§ Exercise: Take the records below from their first line to the line with "ekonomi untuk menyongsong", and restate those lines word for word.

§ Dataset records:
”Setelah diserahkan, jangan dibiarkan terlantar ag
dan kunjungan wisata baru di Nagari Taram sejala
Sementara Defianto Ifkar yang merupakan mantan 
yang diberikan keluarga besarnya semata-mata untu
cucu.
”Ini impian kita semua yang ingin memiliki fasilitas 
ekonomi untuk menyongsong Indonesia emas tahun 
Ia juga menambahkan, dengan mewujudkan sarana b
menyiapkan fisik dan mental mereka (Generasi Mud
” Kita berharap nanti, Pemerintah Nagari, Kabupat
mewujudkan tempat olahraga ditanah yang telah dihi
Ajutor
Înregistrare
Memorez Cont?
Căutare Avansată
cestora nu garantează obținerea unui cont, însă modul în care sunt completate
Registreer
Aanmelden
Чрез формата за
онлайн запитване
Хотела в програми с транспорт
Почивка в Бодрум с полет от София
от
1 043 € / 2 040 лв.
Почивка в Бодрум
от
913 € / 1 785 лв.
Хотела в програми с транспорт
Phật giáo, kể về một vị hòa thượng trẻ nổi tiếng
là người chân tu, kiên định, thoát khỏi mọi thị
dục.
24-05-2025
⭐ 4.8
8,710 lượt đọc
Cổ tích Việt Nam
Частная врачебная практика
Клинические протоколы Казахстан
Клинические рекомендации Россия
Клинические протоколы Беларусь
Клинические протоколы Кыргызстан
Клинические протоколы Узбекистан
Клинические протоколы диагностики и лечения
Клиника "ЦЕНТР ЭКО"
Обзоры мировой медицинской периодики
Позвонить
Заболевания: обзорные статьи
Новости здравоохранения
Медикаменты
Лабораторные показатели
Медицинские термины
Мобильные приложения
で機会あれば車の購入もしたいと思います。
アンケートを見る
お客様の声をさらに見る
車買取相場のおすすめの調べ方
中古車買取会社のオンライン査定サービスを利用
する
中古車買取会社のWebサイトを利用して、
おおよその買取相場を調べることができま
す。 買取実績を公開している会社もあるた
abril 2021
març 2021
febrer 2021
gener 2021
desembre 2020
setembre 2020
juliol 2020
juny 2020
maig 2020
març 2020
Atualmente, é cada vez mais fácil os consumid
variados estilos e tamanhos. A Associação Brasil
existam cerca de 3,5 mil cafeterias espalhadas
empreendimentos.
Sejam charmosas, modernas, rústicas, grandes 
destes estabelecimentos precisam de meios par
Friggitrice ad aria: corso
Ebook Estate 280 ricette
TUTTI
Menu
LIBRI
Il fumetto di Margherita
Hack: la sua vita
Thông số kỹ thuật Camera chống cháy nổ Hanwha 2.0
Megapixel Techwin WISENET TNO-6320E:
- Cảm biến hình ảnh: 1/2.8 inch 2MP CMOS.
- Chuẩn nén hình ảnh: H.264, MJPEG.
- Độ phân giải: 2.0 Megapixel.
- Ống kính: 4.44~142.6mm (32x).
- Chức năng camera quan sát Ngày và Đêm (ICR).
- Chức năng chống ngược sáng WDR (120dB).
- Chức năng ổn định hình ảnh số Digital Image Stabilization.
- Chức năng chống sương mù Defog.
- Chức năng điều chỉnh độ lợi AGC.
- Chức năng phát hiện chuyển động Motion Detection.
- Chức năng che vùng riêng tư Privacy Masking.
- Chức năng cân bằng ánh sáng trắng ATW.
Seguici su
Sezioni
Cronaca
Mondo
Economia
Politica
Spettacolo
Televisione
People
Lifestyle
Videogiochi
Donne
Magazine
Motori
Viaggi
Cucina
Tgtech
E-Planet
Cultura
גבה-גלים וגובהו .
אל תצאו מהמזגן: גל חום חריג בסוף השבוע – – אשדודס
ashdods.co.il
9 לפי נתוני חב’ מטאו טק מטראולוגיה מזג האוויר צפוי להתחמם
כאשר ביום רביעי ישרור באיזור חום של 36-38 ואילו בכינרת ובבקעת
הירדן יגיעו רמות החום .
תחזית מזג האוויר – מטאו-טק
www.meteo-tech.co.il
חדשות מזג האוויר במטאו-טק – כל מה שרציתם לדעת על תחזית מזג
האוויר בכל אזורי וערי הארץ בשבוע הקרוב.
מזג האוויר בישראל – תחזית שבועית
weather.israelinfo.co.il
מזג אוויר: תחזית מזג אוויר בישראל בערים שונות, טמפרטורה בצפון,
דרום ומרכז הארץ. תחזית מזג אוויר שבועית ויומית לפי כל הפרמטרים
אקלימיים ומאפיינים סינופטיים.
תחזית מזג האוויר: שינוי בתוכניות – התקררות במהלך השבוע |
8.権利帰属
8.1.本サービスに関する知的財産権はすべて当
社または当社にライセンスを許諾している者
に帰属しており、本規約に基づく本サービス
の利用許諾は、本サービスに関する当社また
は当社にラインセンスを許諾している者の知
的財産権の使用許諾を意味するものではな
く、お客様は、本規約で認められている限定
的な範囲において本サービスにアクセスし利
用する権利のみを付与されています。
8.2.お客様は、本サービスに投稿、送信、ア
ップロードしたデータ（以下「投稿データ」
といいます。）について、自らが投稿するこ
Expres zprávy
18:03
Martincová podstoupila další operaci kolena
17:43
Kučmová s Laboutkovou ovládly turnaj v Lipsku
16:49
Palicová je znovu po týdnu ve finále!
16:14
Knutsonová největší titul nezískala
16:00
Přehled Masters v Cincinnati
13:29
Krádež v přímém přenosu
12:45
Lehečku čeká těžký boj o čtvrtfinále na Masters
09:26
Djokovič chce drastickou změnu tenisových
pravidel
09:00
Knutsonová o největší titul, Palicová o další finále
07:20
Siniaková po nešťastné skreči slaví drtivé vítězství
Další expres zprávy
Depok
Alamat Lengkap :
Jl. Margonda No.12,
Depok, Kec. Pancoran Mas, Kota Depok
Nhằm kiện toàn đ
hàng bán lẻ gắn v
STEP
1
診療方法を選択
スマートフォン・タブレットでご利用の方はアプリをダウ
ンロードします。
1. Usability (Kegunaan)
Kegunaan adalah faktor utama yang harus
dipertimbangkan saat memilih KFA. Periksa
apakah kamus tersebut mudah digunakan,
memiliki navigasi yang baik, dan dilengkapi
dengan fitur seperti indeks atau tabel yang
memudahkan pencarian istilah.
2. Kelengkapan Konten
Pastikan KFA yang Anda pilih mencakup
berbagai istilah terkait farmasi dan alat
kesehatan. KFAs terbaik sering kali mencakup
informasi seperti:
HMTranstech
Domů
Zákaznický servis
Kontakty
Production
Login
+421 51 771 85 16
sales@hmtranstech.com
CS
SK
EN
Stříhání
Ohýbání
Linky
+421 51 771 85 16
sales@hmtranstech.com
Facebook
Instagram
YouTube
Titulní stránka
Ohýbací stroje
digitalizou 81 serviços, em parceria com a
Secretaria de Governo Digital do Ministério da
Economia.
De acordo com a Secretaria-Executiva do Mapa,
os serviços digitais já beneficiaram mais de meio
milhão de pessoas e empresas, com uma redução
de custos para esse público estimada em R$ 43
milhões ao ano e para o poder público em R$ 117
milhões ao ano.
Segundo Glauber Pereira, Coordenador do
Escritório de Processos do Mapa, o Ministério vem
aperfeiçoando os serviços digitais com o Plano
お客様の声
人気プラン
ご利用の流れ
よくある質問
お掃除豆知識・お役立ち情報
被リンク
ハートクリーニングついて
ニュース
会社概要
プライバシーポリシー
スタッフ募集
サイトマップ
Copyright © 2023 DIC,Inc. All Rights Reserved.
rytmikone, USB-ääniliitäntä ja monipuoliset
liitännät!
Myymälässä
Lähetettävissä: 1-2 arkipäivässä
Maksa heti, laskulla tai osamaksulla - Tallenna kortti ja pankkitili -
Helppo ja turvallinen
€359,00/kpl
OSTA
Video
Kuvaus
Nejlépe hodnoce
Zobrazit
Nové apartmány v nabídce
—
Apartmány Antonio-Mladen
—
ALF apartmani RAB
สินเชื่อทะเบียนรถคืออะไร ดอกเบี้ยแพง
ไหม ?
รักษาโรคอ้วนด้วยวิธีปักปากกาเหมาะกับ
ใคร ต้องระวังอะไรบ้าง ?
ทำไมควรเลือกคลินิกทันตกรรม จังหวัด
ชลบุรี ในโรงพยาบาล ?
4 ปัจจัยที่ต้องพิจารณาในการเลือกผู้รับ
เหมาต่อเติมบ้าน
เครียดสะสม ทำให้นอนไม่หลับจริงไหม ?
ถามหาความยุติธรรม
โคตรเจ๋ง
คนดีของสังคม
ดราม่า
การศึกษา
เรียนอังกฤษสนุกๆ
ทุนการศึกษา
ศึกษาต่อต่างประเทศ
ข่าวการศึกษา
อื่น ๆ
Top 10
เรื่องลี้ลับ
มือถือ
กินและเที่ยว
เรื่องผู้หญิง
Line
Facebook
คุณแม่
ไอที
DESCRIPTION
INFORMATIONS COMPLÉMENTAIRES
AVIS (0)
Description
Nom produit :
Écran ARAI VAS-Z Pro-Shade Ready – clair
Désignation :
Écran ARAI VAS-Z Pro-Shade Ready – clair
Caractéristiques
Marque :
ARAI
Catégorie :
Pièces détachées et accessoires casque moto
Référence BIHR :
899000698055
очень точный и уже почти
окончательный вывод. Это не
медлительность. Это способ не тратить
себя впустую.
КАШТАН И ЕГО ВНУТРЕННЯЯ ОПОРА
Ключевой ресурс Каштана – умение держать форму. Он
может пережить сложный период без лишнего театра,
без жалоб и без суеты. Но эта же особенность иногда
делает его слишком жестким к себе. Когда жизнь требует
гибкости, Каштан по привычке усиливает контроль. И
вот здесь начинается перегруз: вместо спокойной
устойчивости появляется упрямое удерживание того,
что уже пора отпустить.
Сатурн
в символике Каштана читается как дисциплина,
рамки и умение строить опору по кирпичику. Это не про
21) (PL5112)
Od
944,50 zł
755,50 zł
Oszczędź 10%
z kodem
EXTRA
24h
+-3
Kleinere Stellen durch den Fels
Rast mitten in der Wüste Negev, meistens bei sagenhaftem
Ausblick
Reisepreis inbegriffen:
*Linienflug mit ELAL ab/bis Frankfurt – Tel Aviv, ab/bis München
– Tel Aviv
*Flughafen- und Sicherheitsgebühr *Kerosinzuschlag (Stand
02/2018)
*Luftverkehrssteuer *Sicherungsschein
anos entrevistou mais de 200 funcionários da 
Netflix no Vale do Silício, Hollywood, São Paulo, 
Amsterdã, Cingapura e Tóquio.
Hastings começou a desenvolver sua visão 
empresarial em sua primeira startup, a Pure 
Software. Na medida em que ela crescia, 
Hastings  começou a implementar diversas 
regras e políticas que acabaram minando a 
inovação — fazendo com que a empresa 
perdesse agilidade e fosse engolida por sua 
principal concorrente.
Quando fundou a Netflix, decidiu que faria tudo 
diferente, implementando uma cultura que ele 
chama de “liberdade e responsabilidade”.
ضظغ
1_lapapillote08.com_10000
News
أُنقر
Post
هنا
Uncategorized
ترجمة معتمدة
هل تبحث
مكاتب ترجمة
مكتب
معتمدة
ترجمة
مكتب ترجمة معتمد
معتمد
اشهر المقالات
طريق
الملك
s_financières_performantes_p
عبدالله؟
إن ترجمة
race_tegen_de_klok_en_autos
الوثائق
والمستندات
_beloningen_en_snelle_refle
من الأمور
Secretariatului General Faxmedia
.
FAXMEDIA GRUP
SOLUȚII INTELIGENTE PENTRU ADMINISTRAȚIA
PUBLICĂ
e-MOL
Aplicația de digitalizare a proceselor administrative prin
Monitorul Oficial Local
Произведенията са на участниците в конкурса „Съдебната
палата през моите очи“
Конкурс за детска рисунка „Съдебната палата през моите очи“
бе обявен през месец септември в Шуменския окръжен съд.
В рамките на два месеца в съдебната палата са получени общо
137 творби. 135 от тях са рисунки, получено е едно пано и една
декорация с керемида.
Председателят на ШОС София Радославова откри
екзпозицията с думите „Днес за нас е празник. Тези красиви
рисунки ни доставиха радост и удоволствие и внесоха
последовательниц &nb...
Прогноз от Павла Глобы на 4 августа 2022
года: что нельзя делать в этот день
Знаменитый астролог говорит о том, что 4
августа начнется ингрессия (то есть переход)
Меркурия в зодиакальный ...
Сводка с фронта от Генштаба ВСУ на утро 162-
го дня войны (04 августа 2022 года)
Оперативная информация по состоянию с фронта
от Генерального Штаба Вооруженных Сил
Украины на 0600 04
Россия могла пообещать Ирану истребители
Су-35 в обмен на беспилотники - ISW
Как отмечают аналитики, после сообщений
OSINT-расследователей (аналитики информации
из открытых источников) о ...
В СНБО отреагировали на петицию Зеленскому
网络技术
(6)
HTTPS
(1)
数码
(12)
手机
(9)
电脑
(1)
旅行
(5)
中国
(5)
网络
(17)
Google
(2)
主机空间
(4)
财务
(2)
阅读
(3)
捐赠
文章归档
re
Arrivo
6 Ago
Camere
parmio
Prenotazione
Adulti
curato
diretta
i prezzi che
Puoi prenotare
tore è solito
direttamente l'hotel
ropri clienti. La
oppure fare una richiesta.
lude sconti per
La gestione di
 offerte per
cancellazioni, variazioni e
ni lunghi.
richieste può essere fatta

§ Reply to the task:
”Setelah diserahkan, jangan dibiarkan terlantar ag
dan kunjungan wisata baru di Nagari Taram sejala
Sementara Defianto Ifkar yang merupakan mantan 
yang diberikan keluarga besarnya semata-mata untu
cucu.
”Ini impian kita semua yang ingin memiliki fasilitas 
ekonomi untuk menyongsong Indonesia emas tahun 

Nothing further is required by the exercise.